As the old wooden dining room table stood in place, various scenes surrounding it occured in the American Heritage Center of the Arts’ performance of “The Dining Room.” The play introduced 18 different scenes with different characters and plots that all connected with one another, all in the same setting of a dining room.
Nineteen different actors from grades 9-11 portrayed different characters in a variety of scenes. The play, set in the 1930s, tackled many issues and made references to the Great Depression, alcoholism, working Irish immigrants, poor treatment of the working class and more. From giggling kids to maids and repairmen, all of the actors played diverse roles and were able to capture the audience’s emotions. One scene in particular mocked a soap opera and had the audience laughing out loud. In this scene, the actors purposefully exaggerated their reactions, including loud gasps, outlandish poses and other techniques to make the audience chuckle.
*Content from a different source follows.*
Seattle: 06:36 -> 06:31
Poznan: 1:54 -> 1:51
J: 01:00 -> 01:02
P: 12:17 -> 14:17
The play also included sadder moments such as when a daughter and father shared the emotional pain of failed relationships and when a nanny had to leave her job, leaving behind a little boy who was extremely saddened by her leaving.
Perhaps what was so captivating as a member of the audience was seeing the actors go from playing a child role to a grandparent to a teenager all within one show. Another interesting aspect of the show was how sometimes a scene would not even be finished and a new set of characters would walk in and sit at the dining room table, in their own different scenes. This made every scene feel so connected despite extremely different characters and plots.
The Dining Room was able to evoke many emotions from audience members. The realistic and diverse characters, hilarious jokes and deep concepts entertained the audience and provided a thought-provoking and different style of theatre.